A sounding signal detection scheme for compressed spectrum sensing in non-sparse wideband cognitive radios

For cognitive radio (CR), compressed sensing (CS) techniques have been utilized for spectrum sensing in order to alleviate the high signal acquisition costs in the wideband regime. However, the compressed spectrum reconstruction will fail owing to the non-sparsity of the spectrum when the primary (licensed) users (PU or LU) occupy most subchannels. In this paper we study the problem of detecting spectrum holes from the non-sparse primary user signals in a wideband cognitive radio networks using compressed sensing theory. A sounding signal detection scheme and an improved analog-to-information converter (AIC) structure to obtain the sounding signals at spectrum holes through linear operation in frequency domain has been developed. Under the framework of compressed sensing, the scheme uses priori information of primary users´ spectrum allocation to design matched pattern of sounding signals.

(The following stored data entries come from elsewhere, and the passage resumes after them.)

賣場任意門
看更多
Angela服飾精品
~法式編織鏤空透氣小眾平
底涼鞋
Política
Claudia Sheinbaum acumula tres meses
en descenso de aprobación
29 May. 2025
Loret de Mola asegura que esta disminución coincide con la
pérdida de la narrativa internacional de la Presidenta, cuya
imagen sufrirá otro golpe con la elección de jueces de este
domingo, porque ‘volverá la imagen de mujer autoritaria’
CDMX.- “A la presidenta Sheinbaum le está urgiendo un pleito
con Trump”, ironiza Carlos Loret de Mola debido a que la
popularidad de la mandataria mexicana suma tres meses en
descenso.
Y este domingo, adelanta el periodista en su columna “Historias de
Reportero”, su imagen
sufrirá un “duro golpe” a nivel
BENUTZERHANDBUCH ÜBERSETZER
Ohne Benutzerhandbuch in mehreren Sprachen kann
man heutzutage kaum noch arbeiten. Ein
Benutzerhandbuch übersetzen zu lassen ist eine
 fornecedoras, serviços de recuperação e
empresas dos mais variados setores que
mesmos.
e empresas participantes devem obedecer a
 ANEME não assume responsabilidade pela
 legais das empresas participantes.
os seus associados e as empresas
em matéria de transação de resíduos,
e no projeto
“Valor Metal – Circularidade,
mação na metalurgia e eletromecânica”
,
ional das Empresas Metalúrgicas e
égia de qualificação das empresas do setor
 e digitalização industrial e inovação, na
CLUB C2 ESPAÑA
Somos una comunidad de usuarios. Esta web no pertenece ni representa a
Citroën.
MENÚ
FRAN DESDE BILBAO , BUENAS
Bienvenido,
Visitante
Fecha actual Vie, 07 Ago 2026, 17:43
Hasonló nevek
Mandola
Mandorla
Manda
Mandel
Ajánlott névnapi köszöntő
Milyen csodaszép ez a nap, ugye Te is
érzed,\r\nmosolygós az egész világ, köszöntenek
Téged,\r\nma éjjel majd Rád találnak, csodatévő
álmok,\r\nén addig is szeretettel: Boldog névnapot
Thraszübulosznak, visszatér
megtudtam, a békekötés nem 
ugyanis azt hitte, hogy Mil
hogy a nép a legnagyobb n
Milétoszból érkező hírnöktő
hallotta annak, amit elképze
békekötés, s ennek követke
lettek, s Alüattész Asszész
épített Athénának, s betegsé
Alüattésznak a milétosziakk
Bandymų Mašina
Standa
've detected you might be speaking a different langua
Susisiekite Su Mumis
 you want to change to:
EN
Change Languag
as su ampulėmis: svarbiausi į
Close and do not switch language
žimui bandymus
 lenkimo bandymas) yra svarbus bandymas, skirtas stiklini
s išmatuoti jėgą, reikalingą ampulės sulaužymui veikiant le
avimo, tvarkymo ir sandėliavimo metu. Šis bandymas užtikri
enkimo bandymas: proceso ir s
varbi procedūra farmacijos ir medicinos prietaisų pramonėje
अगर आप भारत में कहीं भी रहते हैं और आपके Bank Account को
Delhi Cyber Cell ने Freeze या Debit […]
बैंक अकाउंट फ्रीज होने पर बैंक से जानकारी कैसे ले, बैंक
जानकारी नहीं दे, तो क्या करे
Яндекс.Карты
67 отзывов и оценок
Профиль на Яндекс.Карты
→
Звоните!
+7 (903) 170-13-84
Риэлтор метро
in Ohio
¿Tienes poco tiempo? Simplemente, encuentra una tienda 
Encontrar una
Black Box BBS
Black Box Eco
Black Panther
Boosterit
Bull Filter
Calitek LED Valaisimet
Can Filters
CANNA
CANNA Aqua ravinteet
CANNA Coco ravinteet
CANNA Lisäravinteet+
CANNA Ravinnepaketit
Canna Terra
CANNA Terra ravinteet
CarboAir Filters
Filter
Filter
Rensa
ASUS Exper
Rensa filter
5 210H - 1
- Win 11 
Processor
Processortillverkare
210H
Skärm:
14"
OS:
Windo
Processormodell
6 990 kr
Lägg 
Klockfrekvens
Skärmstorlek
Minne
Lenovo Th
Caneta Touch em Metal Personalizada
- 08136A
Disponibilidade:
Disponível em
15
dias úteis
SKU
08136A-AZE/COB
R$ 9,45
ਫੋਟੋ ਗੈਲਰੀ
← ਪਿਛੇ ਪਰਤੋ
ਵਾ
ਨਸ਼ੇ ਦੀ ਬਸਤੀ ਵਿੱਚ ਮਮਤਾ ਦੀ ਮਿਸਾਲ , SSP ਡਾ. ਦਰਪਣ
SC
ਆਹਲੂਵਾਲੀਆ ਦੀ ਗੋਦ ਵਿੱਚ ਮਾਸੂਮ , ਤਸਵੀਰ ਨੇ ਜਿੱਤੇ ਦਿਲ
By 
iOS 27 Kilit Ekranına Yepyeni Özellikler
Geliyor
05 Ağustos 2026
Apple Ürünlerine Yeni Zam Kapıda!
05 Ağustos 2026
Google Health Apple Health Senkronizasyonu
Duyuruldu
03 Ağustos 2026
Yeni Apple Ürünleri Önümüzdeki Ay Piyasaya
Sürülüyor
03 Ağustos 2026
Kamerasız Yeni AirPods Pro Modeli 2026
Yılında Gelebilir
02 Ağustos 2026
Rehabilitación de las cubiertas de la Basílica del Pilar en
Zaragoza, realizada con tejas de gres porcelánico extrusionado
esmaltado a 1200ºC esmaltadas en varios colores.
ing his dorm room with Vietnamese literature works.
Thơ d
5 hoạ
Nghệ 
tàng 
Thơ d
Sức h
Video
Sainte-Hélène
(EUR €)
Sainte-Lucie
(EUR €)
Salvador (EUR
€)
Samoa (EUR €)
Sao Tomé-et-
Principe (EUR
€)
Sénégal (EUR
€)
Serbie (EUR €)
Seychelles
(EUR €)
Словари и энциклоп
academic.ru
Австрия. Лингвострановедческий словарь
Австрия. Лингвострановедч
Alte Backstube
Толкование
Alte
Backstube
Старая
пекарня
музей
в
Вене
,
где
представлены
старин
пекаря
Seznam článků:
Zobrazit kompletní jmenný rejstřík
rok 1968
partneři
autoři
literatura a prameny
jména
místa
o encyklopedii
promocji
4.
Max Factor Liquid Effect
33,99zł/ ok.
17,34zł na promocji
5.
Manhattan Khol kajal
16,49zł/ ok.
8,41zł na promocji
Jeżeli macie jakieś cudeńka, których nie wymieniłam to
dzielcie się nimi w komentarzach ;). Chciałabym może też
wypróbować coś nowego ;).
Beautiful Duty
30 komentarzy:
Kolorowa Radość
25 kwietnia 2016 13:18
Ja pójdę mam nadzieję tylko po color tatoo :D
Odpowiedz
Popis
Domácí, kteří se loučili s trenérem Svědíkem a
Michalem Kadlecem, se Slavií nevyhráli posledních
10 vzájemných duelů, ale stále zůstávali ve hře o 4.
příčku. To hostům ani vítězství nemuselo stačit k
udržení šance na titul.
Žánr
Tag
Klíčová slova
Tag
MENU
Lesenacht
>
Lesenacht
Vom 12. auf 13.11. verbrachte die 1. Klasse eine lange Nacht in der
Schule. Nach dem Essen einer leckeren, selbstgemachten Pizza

Without recover of the sampling signal, it performs linear operation on sampling data in the compressed domain to retain sounding signals only in spectrum holes, using the linear arithmetic properties of DFT. Then, through back-end signal processing model, parameter estimates of non-sparse signals are directly obtained from the observed compressive sampling value. Last, a simulation experiment is designed to verify the proposed sounding signal detection method. Simulation results indicate that the method can improve the detection accuracy, reduce the complexity of reconstruction, and enhance the robustness against received signal types.